▶ _Brief_
In the records below, find the line with "Икеа прихожая Портис" and the line with "emprender una aventura". Print both exactly, along with every line between them, and no other line.

▶ _Task input_
════════════════════

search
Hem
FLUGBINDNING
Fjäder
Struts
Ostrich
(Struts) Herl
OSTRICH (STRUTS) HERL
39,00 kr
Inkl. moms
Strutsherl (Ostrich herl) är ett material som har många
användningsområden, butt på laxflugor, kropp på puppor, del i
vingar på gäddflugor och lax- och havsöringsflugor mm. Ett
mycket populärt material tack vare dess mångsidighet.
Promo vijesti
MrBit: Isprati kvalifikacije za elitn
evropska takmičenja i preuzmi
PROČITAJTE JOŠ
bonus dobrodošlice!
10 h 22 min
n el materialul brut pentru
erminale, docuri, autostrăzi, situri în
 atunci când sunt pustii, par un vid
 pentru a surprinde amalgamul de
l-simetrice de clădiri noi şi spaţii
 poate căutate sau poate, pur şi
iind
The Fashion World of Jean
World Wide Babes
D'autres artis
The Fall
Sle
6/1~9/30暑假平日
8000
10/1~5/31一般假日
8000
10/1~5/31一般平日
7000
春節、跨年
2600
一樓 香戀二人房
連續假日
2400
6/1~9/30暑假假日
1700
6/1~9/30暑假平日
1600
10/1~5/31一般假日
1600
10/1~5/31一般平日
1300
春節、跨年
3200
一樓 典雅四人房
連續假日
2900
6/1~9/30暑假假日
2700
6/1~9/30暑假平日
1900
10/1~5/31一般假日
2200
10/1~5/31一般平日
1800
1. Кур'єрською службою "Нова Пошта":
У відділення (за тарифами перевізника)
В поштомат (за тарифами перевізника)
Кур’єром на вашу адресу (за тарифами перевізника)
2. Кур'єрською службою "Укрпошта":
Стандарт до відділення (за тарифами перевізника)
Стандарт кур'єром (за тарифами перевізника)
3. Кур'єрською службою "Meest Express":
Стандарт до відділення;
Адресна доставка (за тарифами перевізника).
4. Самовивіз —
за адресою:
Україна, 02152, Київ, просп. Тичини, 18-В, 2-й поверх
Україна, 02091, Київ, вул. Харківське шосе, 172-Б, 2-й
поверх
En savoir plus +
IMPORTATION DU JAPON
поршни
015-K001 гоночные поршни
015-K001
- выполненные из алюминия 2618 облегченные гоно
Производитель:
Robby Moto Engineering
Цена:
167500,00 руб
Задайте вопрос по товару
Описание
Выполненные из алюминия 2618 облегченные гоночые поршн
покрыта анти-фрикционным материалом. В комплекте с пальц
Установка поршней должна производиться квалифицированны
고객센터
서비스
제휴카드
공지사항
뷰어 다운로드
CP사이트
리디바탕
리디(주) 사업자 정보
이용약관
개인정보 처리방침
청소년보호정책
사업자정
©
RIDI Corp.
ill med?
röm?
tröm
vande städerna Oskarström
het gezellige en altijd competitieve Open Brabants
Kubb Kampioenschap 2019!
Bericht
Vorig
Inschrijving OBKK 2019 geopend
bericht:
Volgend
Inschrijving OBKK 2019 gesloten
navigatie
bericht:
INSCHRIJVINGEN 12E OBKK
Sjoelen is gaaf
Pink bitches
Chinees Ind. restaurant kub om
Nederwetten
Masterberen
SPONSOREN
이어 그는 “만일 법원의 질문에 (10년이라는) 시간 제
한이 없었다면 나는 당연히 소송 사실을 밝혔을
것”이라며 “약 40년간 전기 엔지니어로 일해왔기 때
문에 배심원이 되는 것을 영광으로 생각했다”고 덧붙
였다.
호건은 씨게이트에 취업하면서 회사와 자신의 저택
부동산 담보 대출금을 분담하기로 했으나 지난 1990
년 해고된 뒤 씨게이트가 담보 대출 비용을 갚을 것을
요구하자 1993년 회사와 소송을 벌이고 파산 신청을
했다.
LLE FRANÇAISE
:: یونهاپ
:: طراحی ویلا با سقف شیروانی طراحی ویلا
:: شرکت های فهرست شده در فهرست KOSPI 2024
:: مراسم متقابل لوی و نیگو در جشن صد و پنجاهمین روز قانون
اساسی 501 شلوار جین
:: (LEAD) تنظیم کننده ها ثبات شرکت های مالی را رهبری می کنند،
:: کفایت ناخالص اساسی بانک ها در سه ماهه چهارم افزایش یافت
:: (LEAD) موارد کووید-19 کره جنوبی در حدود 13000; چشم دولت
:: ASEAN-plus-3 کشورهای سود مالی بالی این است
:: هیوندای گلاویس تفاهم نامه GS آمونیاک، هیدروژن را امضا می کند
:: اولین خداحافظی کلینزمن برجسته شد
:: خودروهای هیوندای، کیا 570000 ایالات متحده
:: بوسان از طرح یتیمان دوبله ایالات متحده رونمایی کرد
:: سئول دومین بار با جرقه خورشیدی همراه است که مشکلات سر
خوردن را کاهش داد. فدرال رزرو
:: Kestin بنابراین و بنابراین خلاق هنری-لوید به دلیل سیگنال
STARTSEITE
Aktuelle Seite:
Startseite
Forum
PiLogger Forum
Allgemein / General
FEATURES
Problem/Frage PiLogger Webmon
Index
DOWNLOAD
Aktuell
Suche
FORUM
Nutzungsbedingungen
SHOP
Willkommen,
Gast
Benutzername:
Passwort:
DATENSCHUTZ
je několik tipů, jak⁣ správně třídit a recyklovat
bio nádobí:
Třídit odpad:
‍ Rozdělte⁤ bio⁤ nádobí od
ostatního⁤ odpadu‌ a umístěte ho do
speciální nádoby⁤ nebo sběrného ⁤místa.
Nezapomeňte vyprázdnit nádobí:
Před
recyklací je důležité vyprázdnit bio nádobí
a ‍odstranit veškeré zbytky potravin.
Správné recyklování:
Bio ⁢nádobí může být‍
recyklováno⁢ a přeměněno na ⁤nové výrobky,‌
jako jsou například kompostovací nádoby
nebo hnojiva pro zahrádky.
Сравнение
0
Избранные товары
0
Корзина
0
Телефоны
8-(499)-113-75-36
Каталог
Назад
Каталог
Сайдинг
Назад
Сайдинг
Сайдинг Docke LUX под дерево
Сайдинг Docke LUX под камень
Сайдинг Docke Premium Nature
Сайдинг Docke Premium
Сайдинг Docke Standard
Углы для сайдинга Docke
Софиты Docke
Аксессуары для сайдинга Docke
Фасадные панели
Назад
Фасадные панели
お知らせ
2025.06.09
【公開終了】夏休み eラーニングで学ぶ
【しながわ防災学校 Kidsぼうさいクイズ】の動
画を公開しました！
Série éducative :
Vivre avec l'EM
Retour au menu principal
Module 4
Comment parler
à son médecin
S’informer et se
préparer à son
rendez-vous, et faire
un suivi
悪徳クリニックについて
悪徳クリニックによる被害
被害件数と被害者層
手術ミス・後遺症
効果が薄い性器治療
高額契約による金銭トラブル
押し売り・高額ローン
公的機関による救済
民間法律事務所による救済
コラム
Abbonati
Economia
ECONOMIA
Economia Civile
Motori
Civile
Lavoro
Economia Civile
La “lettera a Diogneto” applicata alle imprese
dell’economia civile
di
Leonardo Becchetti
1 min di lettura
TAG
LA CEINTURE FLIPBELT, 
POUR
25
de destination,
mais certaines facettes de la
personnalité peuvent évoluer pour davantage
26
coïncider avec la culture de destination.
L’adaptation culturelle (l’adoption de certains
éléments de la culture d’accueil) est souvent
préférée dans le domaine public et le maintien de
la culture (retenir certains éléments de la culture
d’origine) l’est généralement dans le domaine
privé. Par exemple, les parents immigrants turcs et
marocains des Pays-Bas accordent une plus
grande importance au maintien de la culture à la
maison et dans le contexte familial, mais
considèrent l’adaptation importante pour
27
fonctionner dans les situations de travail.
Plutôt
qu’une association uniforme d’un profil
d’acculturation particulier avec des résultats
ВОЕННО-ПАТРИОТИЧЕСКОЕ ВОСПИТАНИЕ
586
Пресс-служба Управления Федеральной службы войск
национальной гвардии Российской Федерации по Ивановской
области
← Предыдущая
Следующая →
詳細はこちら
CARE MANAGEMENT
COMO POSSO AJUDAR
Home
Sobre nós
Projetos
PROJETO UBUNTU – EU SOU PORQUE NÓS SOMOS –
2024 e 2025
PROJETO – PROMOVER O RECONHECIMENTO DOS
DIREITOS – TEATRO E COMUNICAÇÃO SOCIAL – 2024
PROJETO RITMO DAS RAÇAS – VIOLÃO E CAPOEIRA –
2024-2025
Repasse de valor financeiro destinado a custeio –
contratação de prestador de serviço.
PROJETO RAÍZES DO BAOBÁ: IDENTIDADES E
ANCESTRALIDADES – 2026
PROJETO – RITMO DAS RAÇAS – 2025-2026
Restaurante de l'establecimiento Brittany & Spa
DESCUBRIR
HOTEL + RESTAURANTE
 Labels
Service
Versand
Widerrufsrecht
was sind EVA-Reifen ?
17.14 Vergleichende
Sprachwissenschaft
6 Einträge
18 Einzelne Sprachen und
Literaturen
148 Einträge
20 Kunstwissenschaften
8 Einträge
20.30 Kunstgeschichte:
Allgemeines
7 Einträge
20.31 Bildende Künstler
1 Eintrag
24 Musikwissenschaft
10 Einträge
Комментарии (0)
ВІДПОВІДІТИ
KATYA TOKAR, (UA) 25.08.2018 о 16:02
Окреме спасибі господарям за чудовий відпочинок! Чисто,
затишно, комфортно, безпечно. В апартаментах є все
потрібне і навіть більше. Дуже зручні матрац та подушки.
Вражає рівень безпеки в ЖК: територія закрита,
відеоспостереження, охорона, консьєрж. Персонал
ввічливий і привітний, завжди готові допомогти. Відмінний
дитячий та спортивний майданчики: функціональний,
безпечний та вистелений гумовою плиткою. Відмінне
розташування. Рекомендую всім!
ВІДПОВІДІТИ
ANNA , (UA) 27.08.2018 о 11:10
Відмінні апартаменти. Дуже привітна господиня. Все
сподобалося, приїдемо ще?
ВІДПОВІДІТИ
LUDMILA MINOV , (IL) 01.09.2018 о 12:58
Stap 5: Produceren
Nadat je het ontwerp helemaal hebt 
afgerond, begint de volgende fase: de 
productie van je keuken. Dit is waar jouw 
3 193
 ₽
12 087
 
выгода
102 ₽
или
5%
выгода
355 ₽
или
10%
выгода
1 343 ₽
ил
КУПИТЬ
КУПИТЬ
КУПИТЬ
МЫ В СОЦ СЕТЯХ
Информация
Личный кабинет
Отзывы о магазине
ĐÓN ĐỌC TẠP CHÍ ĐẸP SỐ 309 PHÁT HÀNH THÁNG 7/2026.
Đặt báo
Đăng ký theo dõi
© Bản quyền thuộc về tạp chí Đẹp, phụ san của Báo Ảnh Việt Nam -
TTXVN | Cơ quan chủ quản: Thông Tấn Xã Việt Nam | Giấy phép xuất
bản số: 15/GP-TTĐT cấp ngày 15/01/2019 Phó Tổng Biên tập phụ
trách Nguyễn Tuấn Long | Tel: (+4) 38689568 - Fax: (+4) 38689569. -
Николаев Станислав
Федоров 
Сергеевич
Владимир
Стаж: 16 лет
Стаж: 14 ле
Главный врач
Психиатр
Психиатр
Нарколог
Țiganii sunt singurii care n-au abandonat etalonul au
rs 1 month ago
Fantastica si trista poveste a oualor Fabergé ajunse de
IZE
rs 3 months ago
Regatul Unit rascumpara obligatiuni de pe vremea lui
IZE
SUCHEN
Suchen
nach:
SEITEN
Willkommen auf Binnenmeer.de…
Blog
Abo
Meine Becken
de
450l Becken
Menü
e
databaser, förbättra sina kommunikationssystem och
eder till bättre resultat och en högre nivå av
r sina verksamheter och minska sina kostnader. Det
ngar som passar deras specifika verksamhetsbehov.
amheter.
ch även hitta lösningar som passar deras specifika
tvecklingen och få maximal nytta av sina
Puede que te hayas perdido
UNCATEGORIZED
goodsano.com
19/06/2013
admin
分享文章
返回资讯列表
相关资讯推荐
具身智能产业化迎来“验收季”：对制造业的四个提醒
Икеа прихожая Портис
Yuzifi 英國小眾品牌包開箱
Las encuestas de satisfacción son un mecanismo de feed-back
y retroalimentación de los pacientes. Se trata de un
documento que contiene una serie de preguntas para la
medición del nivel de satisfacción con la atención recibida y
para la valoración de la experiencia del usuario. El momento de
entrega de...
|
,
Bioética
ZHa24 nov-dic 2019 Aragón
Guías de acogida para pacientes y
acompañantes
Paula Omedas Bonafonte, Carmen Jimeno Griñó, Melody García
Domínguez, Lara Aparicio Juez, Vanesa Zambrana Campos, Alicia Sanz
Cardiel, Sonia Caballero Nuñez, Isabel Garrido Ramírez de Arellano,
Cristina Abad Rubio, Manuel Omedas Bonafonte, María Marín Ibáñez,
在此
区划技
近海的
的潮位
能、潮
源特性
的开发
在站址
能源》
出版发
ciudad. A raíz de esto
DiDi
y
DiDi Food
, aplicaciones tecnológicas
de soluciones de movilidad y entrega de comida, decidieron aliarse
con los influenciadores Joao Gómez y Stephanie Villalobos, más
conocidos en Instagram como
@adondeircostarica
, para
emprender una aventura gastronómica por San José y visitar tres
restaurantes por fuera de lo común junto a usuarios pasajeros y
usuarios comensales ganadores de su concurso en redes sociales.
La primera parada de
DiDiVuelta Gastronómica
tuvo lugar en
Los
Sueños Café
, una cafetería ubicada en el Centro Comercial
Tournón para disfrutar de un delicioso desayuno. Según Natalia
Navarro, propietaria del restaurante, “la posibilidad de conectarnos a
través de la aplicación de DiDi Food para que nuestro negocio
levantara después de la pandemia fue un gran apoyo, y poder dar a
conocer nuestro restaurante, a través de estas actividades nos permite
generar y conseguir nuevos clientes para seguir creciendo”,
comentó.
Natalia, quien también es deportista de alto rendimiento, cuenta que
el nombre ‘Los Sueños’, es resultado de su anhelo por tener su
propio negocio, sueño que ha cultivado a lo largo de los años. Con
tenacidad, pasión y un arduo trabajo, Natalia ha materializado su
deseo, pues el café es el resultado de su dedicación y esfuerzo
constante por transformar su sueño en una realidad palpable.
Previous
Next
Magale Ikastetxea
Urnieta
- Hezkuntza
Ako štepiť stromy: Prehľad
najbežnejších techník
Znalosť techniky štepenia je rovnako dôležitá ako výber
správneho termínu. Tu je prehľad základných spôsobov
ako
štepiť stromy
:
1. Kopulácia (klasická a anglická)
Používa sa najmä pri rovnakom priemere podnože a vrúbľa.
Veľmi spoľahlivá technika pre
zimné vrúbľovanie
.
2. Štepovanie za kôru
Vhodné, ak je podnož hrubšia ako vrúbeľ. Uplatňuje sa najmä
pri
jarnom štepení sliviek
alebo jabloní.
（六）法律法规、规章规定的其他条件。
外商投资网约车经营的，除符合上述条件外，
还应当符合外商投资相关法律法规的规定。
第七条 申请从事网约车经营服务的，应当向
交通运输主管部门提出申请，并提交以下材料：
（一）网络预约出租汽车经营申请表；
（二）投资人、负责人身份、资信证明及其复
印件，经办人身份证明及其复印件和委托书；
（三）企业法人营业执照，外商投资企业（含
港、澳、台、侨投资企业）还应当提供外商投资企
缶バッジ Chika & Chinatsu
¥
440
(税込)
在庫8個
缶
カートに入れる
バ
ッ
════════════════════
▶ _Problem solution_
Икеа прихожая Портис
Yuzifi 英國小眾品牌包開箱
Las encuestas de satisfacción son un mecanismo de feed-back
y retroalimentación de los pacientes. Se trata de un
documento que contiene una serie de preguntas para la
medición del nivel de satisfacción con la atención recibida y
para la valoración de la experiencia del usuario. El momento de
entrega de...
|
,
Bioética
ZHa24 nov-dic 2019 Aragón
Guías de acogida para pacientes y
acompañantes
Paula Omedas Bonafonte, Carmen Jimeno Griñó, Melody García
Domínguez, Lara Aparicio Juez, Vanesa Zambrana Campos, Alicia Sanz
Cardiel, Sonia Caballero Nuñez, Isabel Garrido Ramírez de Arellano,
Cristina Abad Rubio, Manuel Omedas Bonafonte, María Marín Ibáñez,
在此
区划技
近海的
的潮位
能、潮
源特性
的开发
在站址
能源》
出版发
ciudad. A raíz de esto
DiDi
y
DiDi Food
, aplicaciones tecnológicas
de soluciones de movilidad y entrega de comida, decidieron aliarse
con los influenciadores Joao Gómez y Stephanie Villalobos, más
conocidos en Instagram como
@adondeircostarica
, para
emprender una aventura gastronómica por San José y visitar tres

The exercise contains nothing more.